§ **Items from a data source**
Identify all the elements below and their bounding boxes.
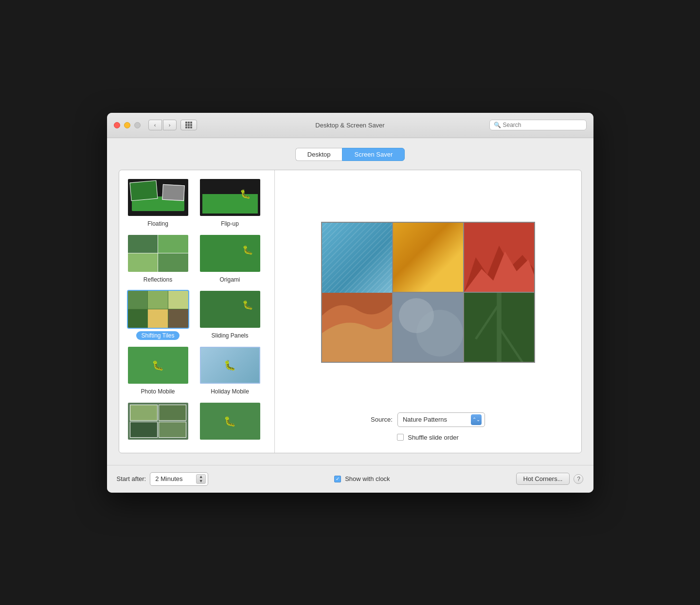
controls-area: Source: Nature Patterns ⌃⌄ Shuffle slide… <box>287 403 570 441</box>
saver-row-3: Shifting Tiles Sliding Panels <box>124 288 269 342</box>
saver-thumb-origami <box>199 234 261 273</box>
back-button[interactable]: ‹ <box>148 120 162 130</box>
tab-screen-saver[interactable]: Screen Saver <box>342 148 405 161</box>
grid-icon <box>185 122 192 128</box>
saver-thumb-sliding <box>199 290 261 329</box>
saver-label-floating: Floating <box>144 219 171 228</box>
saver-thumb-photo <box>127 346 189 385</box>
saver-label-sliding: Sliding Panels <box>208 331 251 340</box>
preview-cell-3 <box>464 223 534 292</box>
photo-mobile-preview <box>128 347 188 384</box>
extra1-preview <box>128 403 188 440</box>
preview-cell-7 <box>322 293 392 362</box>
saver-item-extra2[interactable] <box>196 400 264 447</box>
source-label: Source: <box>371 416 393 423</box>
holiday-preview <box>200 347 260 384</box>
saver-label-origami: Origami <box>216 275 243 284</box>
saver-label-holiday: Holiday Mobile <box>208 387 252 396</box>
preview-cell-8 <box>393 293 463 362</box>
saver-item-extra1[interactable] <box>124 400 192 447</box>
svg-point-6 <box>416 310 463 356</box>
show-clock-checkbox[interactable]: ✓ <box>334 476 341 482</box>
saver-label-shifting: Shifting Tiles <box>136 331 179 340</box>
show-clock-label: Show with clock <box>345 475 390 482</box>
shuffle-label: Shuffle slide order <box>408 434 459 441</box>
saver-row-4: Photo Mobile Holiday Mobile <box>124 344 269 398</box>
main-panel: Floating Flip-up <box>119 170 582 453</box>
preview-grid <box>321 222 535 363</box>
extra2-preview <box>200 403 260 440</box>
search-input[interactable] <box>503 122 582 128</box>
preview-cell-2 <box>393 223 463 292</box>
source-select[interactable]: Nature Patterns ⌃⌄ <box>397 412 485 427</box>
saver-thumb-extra2 <box>199 402 261 441</box>
saver-label-reflections: Reflections <box>141 275 175 284</box>
shifting-preview <box>128 291 188 328</box>
search-bar[interactable]: 🔍 <box>489 120 587 130</box>
bottom-bar: Start after: 2 Minutes ▲ ▼ ✓ Show with c… <box>107 465 593 493</box>
close-button[interactable] <box>114 122 120 128</box>
forward-button[interactable]: › <box>163 120 177 130</box>
hot-corners-button[interactable]: Hot Corners... <box>516 473 570 485</box>
sliding-preview <box>200 291 260 328</box>
floating-preview <box>128 179 188 216</box>
search-icon: 🔍 <box>494 122 501 128</box>
saver-row-5 <box>124 400 269 447</box>
source-value: Nature Patterns <box>403 416 447 423</box>
maximize-button[interactable] <box>134 122 141 128</box>
saver-row-2: Reflections Origami <box>124 232 269 286</box>
shuffle-checkbox[interactable] <box>397 434 404 441</box>
saver-label-flipup: Flip-up <box>218 219 242 228</box>
shuffle-row: Shuffle slide order <box>287 434 570 441</box>
flipup-preview <box>200 179 260 216</box>
saver-item-origami[interactable]: Origami <box>196 232 264 286</box>
window-title: Desktop & Screen Saver <box>315 122 384 129</box>
start-after-value: 2 Minutes <box>155 475 182 482</box>
saver-thumb-extra1 <box>127 402 189 441</box>
tab-desktop[interactable]: Desktop <box>295 148 342 161</box>
saver-label-photo: Photo Mobile <box>138 387 178 396</box>
saver-item-floating[interactable]: Floating <box>124 176 192 230</box>
preview-area <box>287 182 570 403</box>
saver-thumb-flipup <box>199 178 261 217</box>
saver-item-photo-mobile[interactable]: Photo Mobile <box>124 344 192 398</box>
traffic-lights <box>114 122 141 128</box>
source-stepper-icon: ⌃⌄ <box>471 414 482 425</box>
saver-thumb-floating <box>127 178 189 217</box>
saver-label-extra2 <box>227 443 233 445</box>
main-window: ‹ › Desktop & Screen Saver 🔍 Desktop Scr… <box>107 113 593 493</box>
start-stepper-icon: ▲ ▼ <box>196 474 206 484</box>
content-area: Desktop Screen Saver Floating <box>107 138 593 465</box>
saver-item-holiday[interactable]: Holiday Mobile <box>196 344 264 398</box>
titlebar: ‹ › Desktop & Screen Saver 🔍 <box>107 113 593 138</box>
source-row: Source: Nature Patterns ⌃⌄ <box>287 412 570 427</box>
start-after-label: Start after: <box>117 475 146 482</box>
right-panel: Source: Nature Patterns ⌃⌄ Shuffle slide… <box>275 170 581 453</box>
reflections-preview <box>128 235 188 272</box>
saver-label-extra1 <box>155 443 161 445</box>
saver-list: Floating Flip-up <box>119 170 275 453</box>
saver-thumb-reflections <box>127 234 189 273</box>
saver-item-shifting-tiles[interactable]: Shifting Tiles <box>124 288 192 342</box>
origami-preview <box>200 235 260 272</box>
saver-item-sliding[interactable]: Sliding Panels <box>196 288 264 342</box>
saver-row-1: Floating Flip-up <box>124 176 269 230</box>
saver-item-reflections[interactable]: Reflections <box>124 232 192 286</box>
minimize-button[interactable] <box>124 122 130 128</box>
grid-button[interactable] <box>180 120 197 130</box>
start-after-select[interactable]: 2 Minutes ▲ ▼ <box>150 472 208 486</box>
preview-cell-9 <box>464 293 534 362</box>
saver-thumb-holiday <box>199 346 261 385</box>
saver-item-flipup[interactable]: Flip-up <box>196 176 264 230</box>
nav-buttons: ‹ › <box>148 120 177 130</box>
saver-thumb-shifting <box>127 290 189 329</box>
show-clock-area: ✓ Show with clock <box>334 475 390 482</box>
tab-switcher: Desktop Screen Saver <box>119 148 582 161</box>
help-button[interactable]: ? <box>574 474 583 484</box>
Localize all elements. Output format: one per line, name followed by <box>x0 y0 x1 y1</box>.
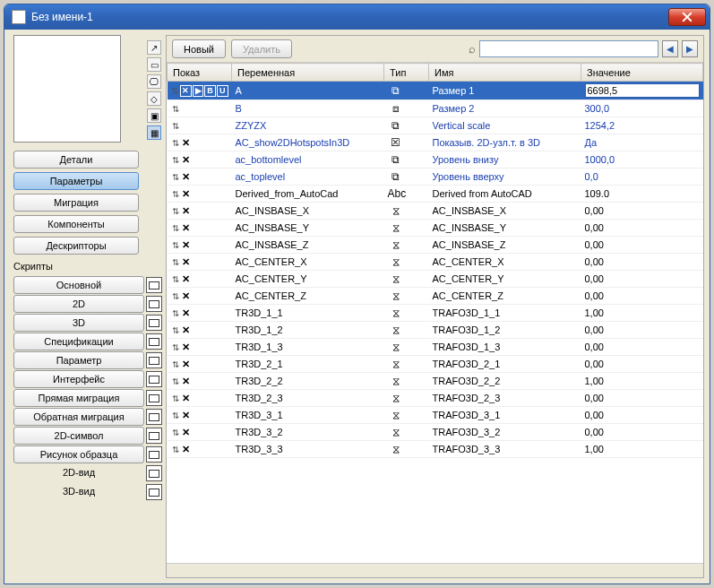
script-state-icon[interactable] <box>146 277 162 293</box>
hide-icon[interactable]: ✕ <box>181 137 192 149</box>
type-icon[interactable]: ⧖ <box>388 255 404 268</box>
type-icon[interactable]: Abc <box>388 187 404 200</box>
value-cell[interactable]: 0,00 <box>585 290 604 301</box>
script-view2d[interactable]: 2D-вид <box>13 464 144 482</box>
table-row[interactable]: ⇅✕AC_INSBASE_Y⧖AC_INSBASE_Y0,00 <box>168 220 703 237</box>
name-cell[interactable]: AC_CENTER_X <box>429 254 581 271</box>
hide-icon[interactable]: ✕ <box>181 307 192 319</box>
table-row[interactable]: ⇅✕TR3D_3_3⧖TRAFO3D_3_31,00 <box>168 441 703 458</box>
variable-cell[interactable]: TR3D_1_1 <box>232 305 384 322</box>
type-icon[interactable]: ⧖ <box>388 221 404 234</box>
hide-icon[interactable]: ✕ <box>181 393 192 404</box>
hide-icon[interactable]: ✕ <box>181 205 192 217</box>
type-icon[interactable]: ⧖ <box>388 426 404 438</box>
table-row[interactable]: ⇅✕AC_INSBASE_Z⧖AC_INSBASE_Z0,00 <box>168 237 703 254</box>
hide-icon[interactable]: ✕ <box>181 188 192 200</box>
hide-icon[interactable]: ✕ <box>181 290 192 302</box>
variable-cell[interactable]: ZZYZX <box>232 117 384 134</box>
name-cell[interactable]: Размер 1 <box>429 82 581 100</box>
next-button[interactable]: ▶ <box>682 40 698 57</box>
variable-cell[interactable]: TR3D_3_2 <box>232 424 384 441</box>
rewind-icon[interactable]: ▶ <box>193 85 204 97</box>
name-cell[interactable]: Уровень вверху <box>429 169 581 186</box>
table-row[interactable]: ⇅✕TR3D_3_1⧖TRAFO3D_3_10,00 <box>168 407 703 424</box>
name-cell[interactable]: TRAFO3D_2_2 <box>429 373 581 390</box>
value-cell[interactable]: 109.0 <box>585 188 610 199</box>
hide-icon[interactable]: ✕ <box>181 427 192 438</box>
tool-box-icon[interactable]: ▣ <box>147 108 161 123</box>
hide-icon[interactable]: ✕ <box>181 154 192 166</box>
hide-icon[interactable]: ✕ <box>181 171 192 183</box>
script-state-icon[interactable] <box>146 446 162 463</box>
script-state-icon[interactable] <box>146 428 162 444</box>
variable-cell[interactable]: AC_show2DHotspotsIn3D <box>232 134 384 151</box>
name-cell[interactable]: TRAFO3D_1_1 <box>429 305 581 322</box>
value-cell[interactable]: 0,00 <box>585 239 604 250</box>
script-state-icon[interactable] <box>146 484 162 500</box>
table-row[interactable]: ⇅✕TR3D_1_1⧖TRAFO3D_1_11,00 <box>168 305 703 322</box>
tool-arrow-icon[interactable]: ↗ <box>147 40 161 55</box>
table-row[interactable]: ⇅✕TR3D_2_1⧖TRAFO3D_2_10,00 <box>168 356 703 373</box>
type-icon[interactable]: ⧖ <box>388 272 404 285</box>
variable-cell[interactable]: AC_CENTER_Z <box>232 288 384 305</box>
hide-icon[interactable]: ✕ <box>181 256 192 268</box>
value-cell[interactable]: 300,0 <box>585 103 610 114</box>
table-row[interactable]: ⇅✕▶BUA⧉Размер 1 <box>168 82 703 100</box>
table-row[interactable]: ⇅✕AC_INSBASE_X⧖AC_INSBASE_X0,00 <box>168 203 703 220</box>
type-icon[interactable]: ⧖ <box>388 238 404 251</box>
table-row[interactable]: ⇅✕ac_bottomlevel⧉Уровень внизу1000,0 <box>168 151 703 169</box>
script-bmig[interactable]: Обратная миграция <box>13 408 144 426</box>
col-name[interactable]: Имя <box>429 64 581 82</box>
script-sample[interactable]: Рисунок образца <box>13 445 144 463</box>
type-icon[interactable]: ⧉ <box>388 119 404 132</box>
name-cell[interactable]: Размер 2 <box>429 100 581 117</box>
script-fmig[interactable]: Прямая миграция <box>13 389 144 407</box>
name-cell[interactable]: AC_INSBASE_Y <box>429 220 581 237</box>
variable-cell[interactable]: ac_toplevel <box>232 169 384 186</box>
value-cell[interactable]: 0,00 <box>585 222 604 233</box>
hide-icon[interactable]: ✕ <box>181 376 192 387</box>
new-button[interactable]: Новый <box>172 39 226 58</box>
value-cell[interactable]: 0,00 <box>585 393 604 403</box>
value-cell[interactable]: 0,00 <box>585 324 604 335</box>
close-button[interactable] <box>668 8 706 26</box>
table-row[interactable]: ⇅B⧈Размер 2300,0 <box>168 100 703 117</box>
type-icon[interactable]: ⧖ <box>388 290 404 302</box>
hide-icon[interactable]: ✕ <box>181 239 192 251</box>
script-state-icon[interactable] <box>146 371 162 387</box>
variable-cell[interactable]: Derived_from_AutoCad <box>232 186 384 203</box>
hide-icon[interactable]: ✕ <box>181 222 192 234</box>
hide-icon[interactable]: ✕ <box>181 444 192 455</box>
type-icon[interactable]: ⧈ <box>388 102 404 115</box>
value-cell[interactable]: Да <box>585 137 598 148</box>
table-row[interactable]: ⇅✕Derived_from_AutoCadAbcDerived from Au… <box>168 186 703 203</box>
type-icon[interactable]: ⧖ <box>388 307 404 319</box>
script-iface[interactable]: Интерфейс <box>13 370 144 388</box>
script-state-icon[interactable] <box>146 465 162 481</box>
variable-cell[interactable]: TR3D_2_2 <box>232 373 384 390</box>
script-main[interactable]: Основной <box>13 276 144 294</box>
table-row[interactable]: ⇅✕TR3D_3_2⧖TRAFO3D_3_20,00 <box>168 424 703 441</box>
name-cell[interactable]: TRAFO3D_2_3 <box>429 390 581 407</box>
name-cell[interactable]: TRAFO3D_3_2 <box>429 424 581 441</box>
name-cell[interactable]: TRAFO3D_3_3 <box>429 441 581 458</box>
tool-cube-icon[interactable]: ◇ <box>147 91 161 106</box>
value-cell[interactable]: 1,00 <box>585 376 604 386</box>
name-cell[interactable]: TRAFO3D_2_1 <box>429 356 581 373</box>
type-icon[interactable]: ⧖ <box>388 358 404 370</box>
name-cell[interactable]: TRAFO3D_3_1 <box>429 407 581 424</box>
type-icon[interactable]: ⧖ <box>388 443 404 455</box>
tool-screen-icon[interactable]: ▭ <box>147 57 161 72</box>
variable-cell[interactable]: TR3D_1_2 <box>232 322 384 339</box>
script-view3d[interactable]: 3D-вид <box>13 483 144 501</box>
variable-cell[interactable]: TR3D_1_3 <box>232 339 384 356</box>
table-row[interactable]: ⇅✕AC_show2DHotspotsIn3D☒Показыв. 2D-узл.… <box>168 134 703 151</box>
variable-cell[interactable]: AC_INSBASE_Y <box>232 220 384 237</box>
variable-cell[interactable]: B <box>232 100 384 117</box>
variable-cell[interactable]: AC_CENTER_X <box>232 254 384 271</box>
value-cell[interactable]: 0,00 <box>585 410 604 420</box>
x-icon[interactable]: ✕ <box>180 85 192 97</box>
nav-parameters[interactable]: Параметры <box>13 172 139 190</box>
type-icon[interactable]: ⧖ <box>388 409 404 421</box>
delete-button[interactable]: Удалить <box>231 39 292 58</box>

§ **Task statement**
Each line of the data that holds "stepper" should be reported.

§ **Solution to the exercise**
source-stepper-icon: ⌃⌄ <box>471 414 482 425</box>
start-stepper-icon: ▲ ▼ <box>196 474 206 484</box>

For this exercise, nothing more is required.